* _Task objective_:
Go through the listing and set it down exactly, leaving out its pictures.

* _Task inputs_:
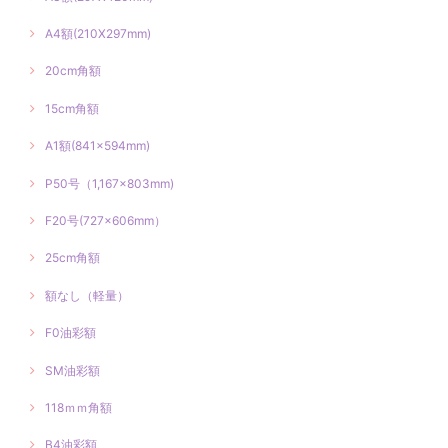
A4額(210X297mm)
20cm角額
15cm角額
A1額(841×594mm)
P50号（1,167×803mm)
F20号(727×606mm）
25cm角額
額なし（軽量）
F0油彩額
SM油彩額
118ｍｍ角額
B4油彩額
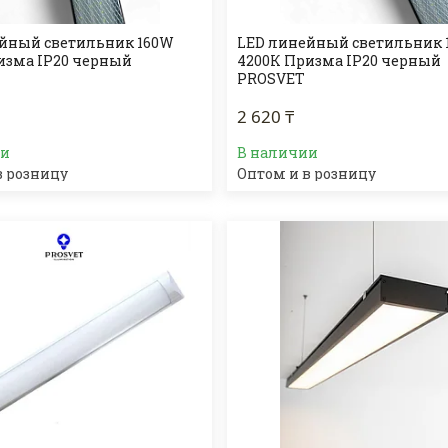
йный светильник 160W
LED линейный светильник 
изма IP20 черный
4200К Призма IP20 черный
PROSVET
2 620 ₸
ии
В наличии
в розницу
Оптом и в розницу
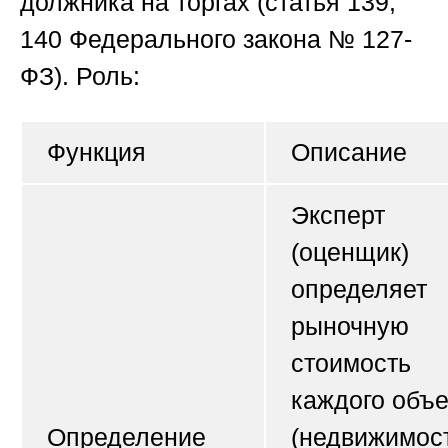
должника на торгах (статья 139,
140 Федерального закона № 127-
ФЗ). Роль:
Функция
Описание
Эксперт
(оценщик)
определяет
рыночную
стоимость
каждого объе
Определение
(недвижимост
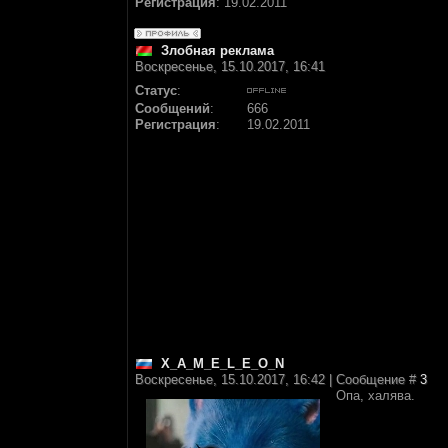
Регистрация
:
19.02.2011
Злобная реклама
Воскресенье, 15.10.2017, 16:41
Статус
:
Сообщений
:
666
Регистрация
:
19.02.2011
X_A_M_E_L_E_O_N
Воскресенье, 15.10.2017, 16:42 | Сообщение #
3
Опа, халява.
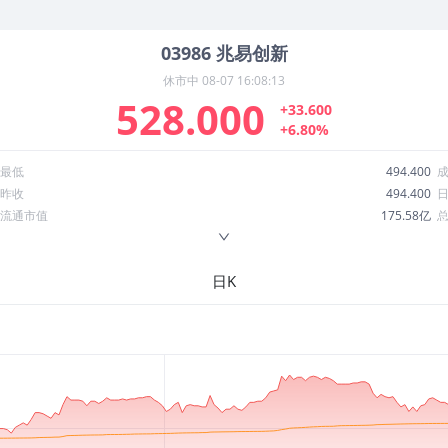
03986
兆易创新
休市中
08-07 16:08:13
528.000
+33.600
+6.80%
最低
494.400
昨收
494.400
流通市值
175.58亿
换手率
22.52%
ROE
13.70%
日K
52周最低
219.581
股息收益率
0.00
R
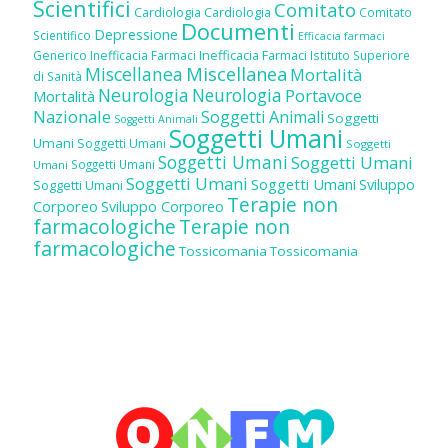
Scientifici
Comitato
Cardiologia
Cardiologia
Comitato
Documenti
Depressione
Scientifico
Efficacia farmaci
Inefficacia Farmaci
Generico
Inefficacia Farmaci
Istituto Superiore
Miscellanea
Miscellanea
Mortalità
di Sanità
Neurologia
Neurologia
Portavoce
Mortalità
Nazionale
Soggetti Animali
Soggetti
Soggetti Animali
Soggetti Umani
Umani
Soggetti Umani
Soggetti
Soggetti Umani
Soggetti Umani
Soggetti Umani
Umani
Soggetti Umani
Soggetti Umani
Sviluppo
Soggetti Umani
Terapie non
Corporeo
Sviluppo Corporeo
farmacologiche
Terapie non
farmacologiche
Tossicomania
Tossicomania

* _Task result_:
A4額(210X297mm)
20cm角額
15cm角額
A1額(841×594mm)
P50号（1,167×803mm)
F20号(727×606mm）
25cm角額
額なし（軽量）
F0油彩額
SM油彩額
118ｍｍ角額
B4油彩額
йный светильник 160W
LED линейный светильник 
изма IP20 черный
4200К Призма IP20 черный
PROSVET
2 620 ₸
ии
В наличии
в розницу
Оптом и в розницу
должника на торгах (статья 139,
140 Федерального закона № 127-
ФЗ). Роль:
Функция
Описание
Эксперт
(оценщик)
определяет
рыночную
стоимость
каждого объе
Определение
(недвижимост
Регистрация
:
19.02.2011
Злобная реклама
Воскресенье, 15.10.2017, 16:41
Статус
:
Сообщений
:
666
Регистрация
:
19.02.2011
X_A_M_E_L_E_O_N
Воскресенье, 15.10.2017, 16:42 | Сообщение #
3
Опа, халява.
03986
兆易创新
休市中
08-07 16:08:13
528.000
+33.600
+6.80%
最低
494.400
昨收
494.400
流通市值
175.58亿
换手率
22.52%
ROE
13.70%
日K
52周最低
219.581
股息收益率
0.00
R
Scientifici
Comitato
Cardiologia
Cardiologia
Comitato
Documenti
Depressione
Scientifico
Efficacia farmaci
Inefficacia Farmaci
Generico
Inefficacia Farmaci
Istituto Superiore
Miscellanea
Miscellanea
Mortalità
di Sanità
Neurologia
Neurologia
Portavoce
Mortalità
Nazionale
Soggetti Animali
Soggetti
Soggetti Animali
Soggetti Umani
Umani
Soggetti Umani
Soggetti
Soggetti Umani
Soggetti Umani
Soggetti Umani
Umani
Soggetti Umani
Soggetti Umani
Sviluppo
Soggetti Umani
Terapie non
Corporeo
Sviluppo Corporeo
farmacologiche
Terapie non
farmacologiche
Tossicomania
Tossicomania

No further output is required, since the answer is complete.